▸ **Instructions for the task**: Would you find each line in the entries below with the string "takes" and copy it?
+++ Records provided
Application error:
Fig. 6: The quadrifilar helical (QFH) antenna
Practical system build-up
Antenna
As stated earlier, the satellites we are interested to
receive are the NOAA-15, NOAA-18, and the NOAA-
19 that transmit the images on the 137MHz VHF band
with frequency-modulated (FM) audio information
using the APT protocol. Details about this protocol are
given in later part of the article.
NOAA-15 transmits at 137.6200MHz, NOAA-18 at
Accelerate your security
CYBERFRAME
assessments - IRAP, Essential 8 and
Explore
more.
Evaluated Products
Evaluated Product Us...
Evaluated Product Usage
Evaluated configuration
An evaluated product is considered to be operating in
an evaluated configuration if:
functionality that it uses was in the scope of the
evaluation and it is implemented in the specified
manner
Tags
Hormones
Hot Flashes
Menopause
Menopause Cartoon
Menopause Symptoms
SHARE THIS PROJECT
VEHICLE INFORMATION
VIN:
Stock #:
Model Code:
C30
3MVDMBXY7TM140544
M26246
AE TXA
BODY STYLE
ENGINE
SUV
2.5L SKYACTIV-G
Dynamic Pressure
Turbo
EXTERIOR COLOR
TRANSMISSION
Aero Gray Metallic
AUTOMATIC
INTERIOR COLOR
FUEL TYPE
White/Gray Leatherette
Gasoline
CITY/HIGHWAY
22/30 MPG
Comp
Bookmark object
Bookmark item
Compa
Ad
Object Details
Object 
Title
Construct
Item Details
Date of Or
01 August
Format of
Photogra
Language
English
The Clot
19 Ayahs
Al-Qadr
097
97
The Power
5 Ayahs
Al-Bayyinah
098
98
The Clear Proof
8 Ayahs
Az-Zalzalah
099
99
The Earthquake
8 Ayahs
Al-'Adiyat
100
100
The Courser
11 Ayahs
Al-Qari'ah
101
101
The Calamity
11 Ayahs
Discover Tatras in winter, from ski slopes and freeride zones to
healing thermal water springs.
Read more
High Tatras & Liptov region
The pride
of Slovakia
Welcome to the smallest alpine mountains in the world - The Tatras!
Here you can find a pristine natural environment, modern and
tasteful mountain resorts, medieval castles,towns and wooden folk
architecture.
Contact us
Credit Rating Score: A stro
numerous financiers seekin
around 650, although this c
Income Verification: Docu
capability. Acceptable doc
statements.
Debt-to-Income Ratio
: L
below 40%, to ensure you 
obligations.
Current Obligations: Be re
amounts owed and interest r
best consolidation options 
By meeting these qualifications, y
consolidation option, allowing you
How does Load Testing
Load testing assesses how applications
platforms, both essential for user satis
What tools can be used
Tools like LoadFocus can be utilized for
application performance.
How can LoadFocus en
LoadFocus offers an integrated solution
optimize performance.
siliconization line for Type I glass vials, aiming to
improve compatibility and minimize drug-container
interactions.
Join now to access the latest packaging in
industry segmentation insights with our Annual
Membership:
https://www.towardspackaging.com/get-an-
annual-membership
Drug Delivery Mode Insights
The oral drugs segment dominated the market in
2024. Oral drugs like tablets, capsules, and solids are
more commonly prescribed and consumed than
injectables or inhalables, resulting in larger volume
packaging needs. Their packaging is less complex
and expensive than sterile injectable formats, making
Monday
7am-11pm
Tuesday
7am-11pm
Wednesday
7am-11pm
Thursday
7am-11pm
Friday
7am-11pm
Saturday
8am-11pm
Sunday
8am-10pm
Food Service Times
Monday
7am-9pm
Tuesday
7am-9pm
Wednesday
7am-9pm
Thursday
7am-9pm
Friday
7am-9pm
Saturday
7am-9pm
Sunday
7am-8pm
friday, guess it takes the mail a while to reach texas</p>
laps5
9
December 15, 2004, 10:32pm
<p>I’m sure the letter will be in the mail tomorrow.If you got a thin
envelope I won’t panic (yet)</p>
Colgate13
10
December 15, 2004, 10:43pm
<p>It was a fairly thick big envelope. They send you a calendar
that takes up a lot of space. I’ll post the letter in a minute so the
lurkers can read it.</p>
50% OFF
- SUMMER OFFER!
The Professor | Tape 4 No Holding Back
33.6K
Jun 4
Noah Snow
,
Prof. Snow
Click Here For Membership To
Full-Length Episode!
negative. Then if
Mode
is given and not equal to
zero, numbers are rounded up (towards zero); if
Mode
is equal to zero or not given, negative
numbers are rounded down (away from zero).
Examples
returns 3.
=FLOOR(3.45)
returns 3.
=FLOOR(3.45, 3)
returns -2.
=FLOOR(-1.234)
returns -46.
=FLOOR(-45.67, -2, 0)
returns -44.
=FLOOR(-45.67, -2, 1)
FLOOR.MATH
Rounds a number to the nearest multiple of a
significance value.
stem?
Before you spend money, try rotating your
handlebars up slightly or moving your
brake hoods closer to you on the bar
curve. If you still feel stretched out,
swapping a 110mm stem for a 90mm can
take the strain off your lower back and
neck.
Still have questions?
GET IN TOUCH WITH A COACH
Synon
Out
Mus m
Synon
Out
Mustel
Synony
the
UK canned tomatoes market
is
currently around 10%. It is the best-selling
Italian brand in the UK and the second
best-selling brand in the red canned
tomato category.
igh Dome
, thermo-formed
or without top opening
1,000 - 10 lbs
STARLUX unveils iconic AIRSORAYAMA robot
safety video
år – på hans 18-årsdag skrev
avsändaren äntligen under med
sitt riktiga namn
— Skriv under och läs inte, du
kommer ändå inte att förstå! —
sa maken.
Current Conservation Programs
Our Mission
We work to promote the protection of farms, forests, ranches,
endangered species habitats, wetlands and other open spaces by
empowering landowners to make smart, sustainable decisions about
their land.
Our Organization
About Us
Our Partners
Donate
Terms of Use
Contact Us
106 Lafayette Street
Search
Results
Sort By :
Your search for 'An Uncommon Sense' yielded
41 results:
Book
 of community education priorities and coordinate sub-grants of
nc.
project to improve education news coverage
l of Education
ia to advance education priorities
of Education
++++++
▸ **Exercise answer**:
friday, guess it takes the mail a while to reach texas</p>
that takes up a lot of space. I’ll post the letter in a minute so the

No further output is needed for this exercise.